Malcolm Gladwell’s recent book, Outliers, emphasizes that high achievement depends much, much more on environmental factors and hard work than on something like innate talent. A dramatic example comes with the dominance of Kenyans in men’s long distance running competitions. They are remarkable. Is it the genes? Something in the water? How about this: in Kenyan 2,000,000 boys run 12 miles a day. In the US, which doesn’t in general do well? Gladwell said in a talk on Wednesday that he’d be surprised if it were more than 5,000.
So what does that have to do with women in philosophy? Well, it was part of his discussion about how ways in which the environment is structured can determine who can achieve.

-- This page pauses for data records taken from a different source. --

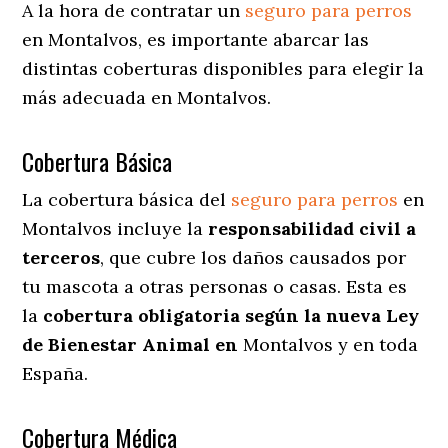
A la hora de contratar un
seguro para perros
en Montalvos
, es importante abarcar las
distintas coberturas disponibles para elegir la
más adecuada en Montalvos.
Cobertura Básica
La cobertura básica del
seguro para perros
en
Montalvos incluye la
responsabilidad civil a
terceros
, que cubre los daños causados por
tu mascota a otras personas o casas. Esta es
la
cobertura obligatoria según la nueva Ley
de Bienestar Animal en
Montalvos y en toda
España.
Cobertura Médica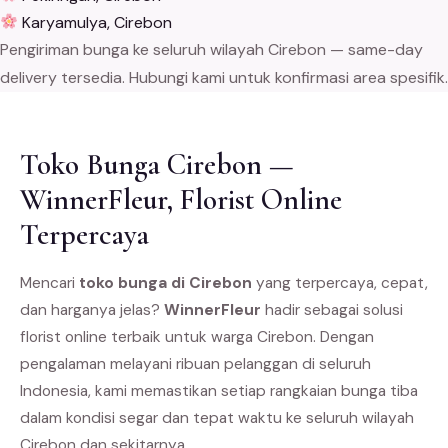
Karyamulya, Cirebon
Pengiriman bunga ke seluruh wilayah Cirebon — same-day
delivery tersedia. Hubungi kami untuk konfirmasi area spesifik.
Toko Bunga Cirebon —
WinnerFleur, Florist Online
Terpercaya
Mencari
toko bunga di Cirebon
yang terpercaya, cepat,
dan harganya jelas?
WinnerFleur
hadir sebagai solusi
florist online terbaik untuk warga Cirebon. Dengan
pengalaman melayani ribuan pelanggan di seluruh
Indonesia, kami memastikan setiap rangkaian bunga tiba
dalam kondisi segar dan tepat waktu ke seluruh wilayah
Cirebon dan sekitarnya.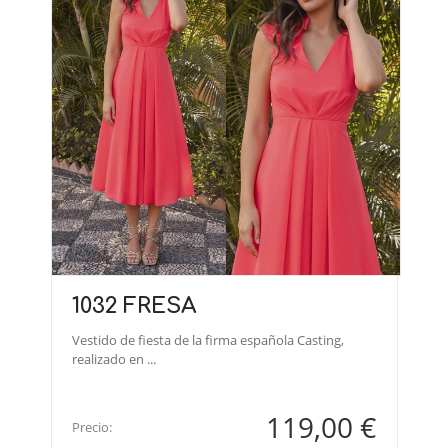
1032 FRESA
Vestido de fiesta de la firma española Casting,
realizado en ...
119,00 €
Precio: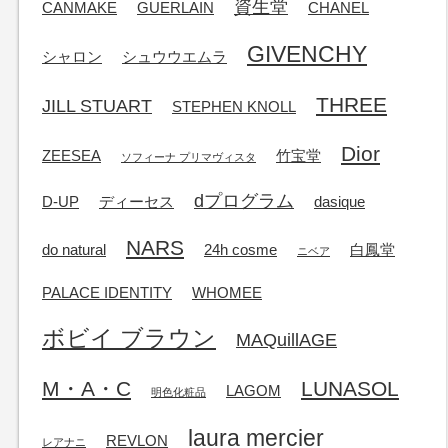
資生堂
CANMAKE
GUERLAIN
CHANEL
GIVENCHY
シャロン
シュウウエムラ
THREE
JILL STUART
STEPHEN KNOLL
Dior
ZEESEA
竹宝堂
ソフィーナ プリマヴィスタ
dプログラム
D-UP
ディーセス
dasique
NARS
do natural
24h cosme
白鳳堂
ニベア
PALACE IDENTITY
WHOMEE
ボビイ ブラウン
MAQuillAGE
M・A・C
LUNASOL
LAGOM
明色化粧品
laura mercier
REVLON
レアナニ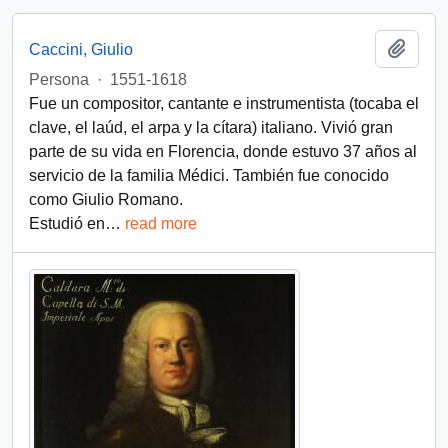
Add t
Caccini, Giulio
Persona
·
1551-1618
Fue un compositor, cantante e instrumentista (tocaba el
clave, el laúd, el arpa y la cítara) italiano. Vivió gran
parte de su vida en Florencia, donde estuvo 37 años al
servicio de la familia Médici. También fue conocido
como Giulio Romano.
Estudió en
…
read more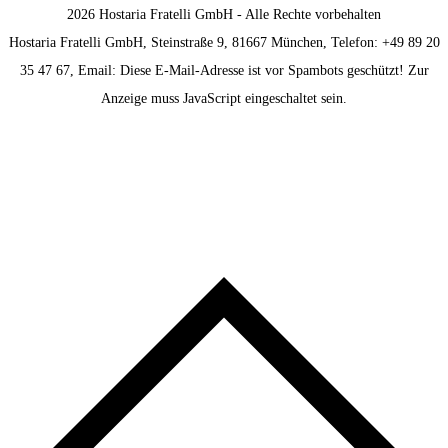
2026 Hostaria Fratelli GmbH - Alle Rechte vorbehalten
Hostaria Fratelli GmbH, Steinstraße 9, 81667 München, Telefon: +49 89 20
35 47 67, Email:
Diese E-Mail-Adresse ist vor Spambots geschützt! Zur
Anzeige muss JavaScript eingeschaltet sein.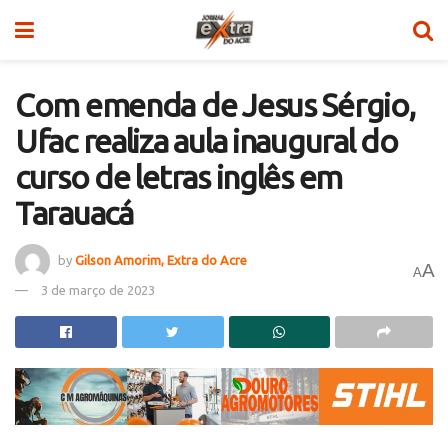
Com emenda de Jesus Sérgio,
Ufac realiza aula inaugural do
curso de letras inglês em
Tarauacá
by
Gilson Amorim, Extra do Acre
A
A
3 de março de 2023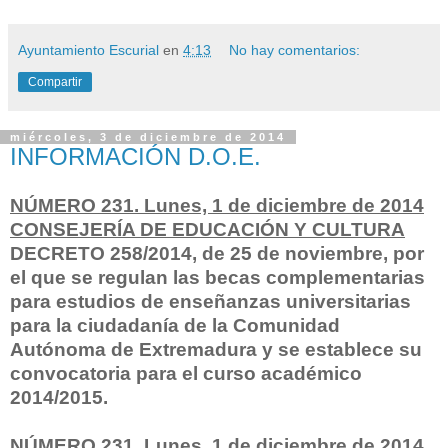
Ayuntamiento Escurial
en
4:13
No hay comentarios:
Compartir
miércoles, 3 de diciembre de 2014
INFORMACIÓN D.O.E.
NÚMERO 231. Lunes, 1 de diciembre de 2014
CONSEJERÍA DE EDUCACIÓN Y CULTURA
DECRETO 258/2014, de 25 de noviembre, por
el que se regulan las becas complementarias
para estudios de enseñanzas universitarias
para la ciudadanía de la Comunidad
Autónoma de Extremadura y se establece su
convocatoria para el curso académico
2014/2015.
NÚMERO 231. Lunes, 1 de diciembre de 2014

In his talk, Gladwell used an interesting example for unwitting discrimination. In both Canada and the Czech Republic the cut-off age for being considered for a hockey league is Jan 1 (of some one year, such as one’s 9th). So a child born on Jan 3, 2000 will be judged along with a child born on Dec. 3, 2000. But the first child will be 11 months more developed. The consequence? Members of hockey leagues tend to be born in Jan-Mar; if you are born after the summer, you basically do not have a chance at playing at a league level. And a similar thing happens in school. The youngest children in a class are likely to do less well than the much more developed oldest children. They are, then, less likely to be selected for high achieving programs, and so on.
He was asked about gender, and responded to that question by commenting on math ability; it is silly to think in terms of innate ability, though it is hard to stop people from doing it. But he said, the society’s attitude toward math skills in girls (not generally positive) was enough to guarantee that girls, once they internalize it, will do much less well. He’s looked a lot at factors in maths achievement and maintains firmly that there is no evidence that there’s some basic talent such that if you don’t have it, you can’t do maths.
So how about women in philosophy? What social factors or rules discriminate against women?And which of them are matters of changeable rules? Can the rules of tenure governing the granting of tenure be changed? And is the tolerance of lechery more a matter of rules or not? (It might seem at first that it isn’t a matter of rules or changeable structure, but how about providing women with safer alternatives?)